背後のドアが……
鈍い音を立てて、開いた。
「…………。わ…、すげー風。お前何で中で待ってないんだよ。」
「…!仁志先生。」
「てか…、寒ッ……。」
彼は私の隣りに立つと…、ぶるっと一度身震いさせる。
「相変わらず寒がりですね。」
「…俺はお前みたいに鼻水垂らしてんのに気づかないよーな感覚はしてないからな。小学男児かっての。」
「ムッ…。あの頃の私と一緒にしてもらっては…困ります。」
「変わんねーだろ、ホラ。」
ニシハルはひょいっと私の手を持ち上げて…
「……ほら、すごい冷たい。
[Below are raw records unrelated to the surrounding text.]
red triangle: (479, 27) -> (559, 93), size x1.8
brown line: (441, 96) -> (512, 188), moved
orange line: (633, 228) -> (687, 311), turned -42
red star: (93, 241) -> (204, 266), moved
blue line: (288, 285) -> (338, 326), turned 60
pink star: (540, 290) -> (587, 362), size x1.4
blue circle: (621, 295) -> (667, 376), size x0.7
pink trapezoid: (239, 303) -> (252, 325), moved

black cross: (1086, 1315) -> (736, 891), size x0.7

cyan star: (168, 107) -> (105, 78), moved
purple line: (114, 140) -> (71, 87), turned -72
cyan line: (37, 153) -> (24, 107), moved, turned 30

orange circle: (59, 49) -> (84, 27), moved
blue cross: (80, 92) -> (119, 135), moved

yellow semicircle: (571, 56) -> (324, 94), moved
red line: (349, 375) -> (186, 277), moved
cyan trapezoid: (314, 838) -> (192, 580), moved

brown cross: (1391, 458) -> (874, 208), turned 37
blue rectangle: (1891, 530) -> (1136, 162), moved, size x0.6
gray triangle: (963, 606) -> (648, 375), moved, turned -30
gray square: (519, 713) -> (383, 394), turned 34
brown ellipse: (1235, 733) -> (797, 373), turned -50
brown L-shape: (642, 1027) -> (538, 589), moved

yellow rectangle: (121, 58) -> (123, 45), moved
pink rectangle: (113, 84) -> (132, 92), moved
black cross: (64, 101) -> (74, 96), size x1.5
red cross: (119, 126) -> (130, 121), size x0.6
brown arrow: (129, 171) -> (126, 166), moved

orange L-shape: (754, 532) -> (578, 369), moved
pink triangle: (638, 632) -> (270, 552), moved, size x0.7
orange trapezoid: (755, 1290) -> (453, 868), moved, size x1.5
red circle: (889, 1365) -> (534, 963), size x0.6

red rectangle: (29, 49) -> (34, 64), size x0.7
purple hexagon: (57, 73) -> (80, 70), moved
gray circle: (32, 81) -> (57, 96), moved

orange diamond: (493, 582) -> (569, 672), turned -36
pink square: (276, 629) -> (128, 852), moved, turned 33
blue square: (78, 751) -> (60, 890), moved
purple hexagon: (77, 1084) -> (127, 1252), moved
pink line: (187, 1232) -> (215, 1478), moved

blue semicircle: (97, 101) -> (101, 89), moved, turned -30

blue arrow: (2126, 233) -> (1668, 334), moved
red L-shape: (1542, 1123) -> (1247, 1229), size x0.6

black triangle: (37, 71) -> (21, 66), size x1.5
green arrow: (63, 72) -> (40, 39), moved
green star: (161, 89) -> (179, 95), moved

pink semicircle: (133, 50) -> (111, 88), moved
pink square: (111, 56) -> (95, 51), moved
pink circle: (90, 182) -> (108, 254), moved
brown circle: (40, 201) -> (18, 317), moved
」
横目で……ギロリと睨む。
「女は冷え症です。」
「………。ったく…、たまには素直になってもらいたいもんだな。いつまで反抗期なんだ?」
「………。貴方に対しては…、きっと、ずっとず~とそうなるのでしょうね。」
「何で?」
「………。…ご自分で考えて下さい。」
「は?(イラッ)」
「……では、さっさと参りましょうか。」
理由は……、簡単。
ちょっとでも気持ちが溢れてしまったら…
貴方はそれを、見抜いてしまうでしょう?
この距離を、このバランスを保つ為の……
私の…精一杯。
それが一番いい方法だと、貴方だってわかっているから……
以前と変わらぬ態度をとってくれるのでしょう?
「……。…そうだな。じゃあ…これくらいはしておけ。めでたい日に風邪ひかせらんないから。」
「………?」
彼はそう言って……、
ふわり、と私のうなじを…
何かで覆った。
その端が…視界に入る。
「………これ……?」
それは………、
私が彼にプレゼントした…
マフラー。
「使ってくれているのですね。」
「まあな。」
「………そっか…。そっか……。」
「……お前はしてないんだな。」
「…………!!」
「俺が…あげたやつ。」
「………そ、それは…、そうです、どこかにしまって…見つからなかったのです。」
目を合わせることが…できない。
嘘だと……バレてしまいそうだから。